An exact copy of the records is needed; please leave the images out.

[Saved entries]
————

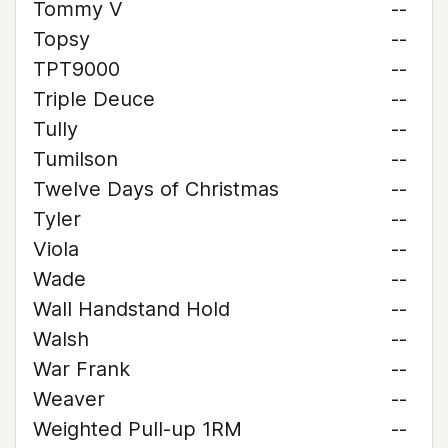
Tommy V
--
Topsy
--
TPT9000
--
Triple Deuce
--
Tully
--
Tumilson
--
Twelve Days of Christmas
--
Tyler
--
Viola
--
Wade
--
Wall Handstand Hold
--
Walsh
--
War Frank
--
Weaver
--
Weighted Pull-up 1RM
--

————

Solution below ->
Tommy V
--
Topsy
--
TPT9000
--
Triple Deuce
--
Tully
--
Tumilson
--
Twelve Days of Christmas
--
Tyler
--
Viola
--
Wade
--
Wall Handstand Hold
--
Walsh
--
War Frank
--
Weaver
--
Weighted Pull-up 1RM
--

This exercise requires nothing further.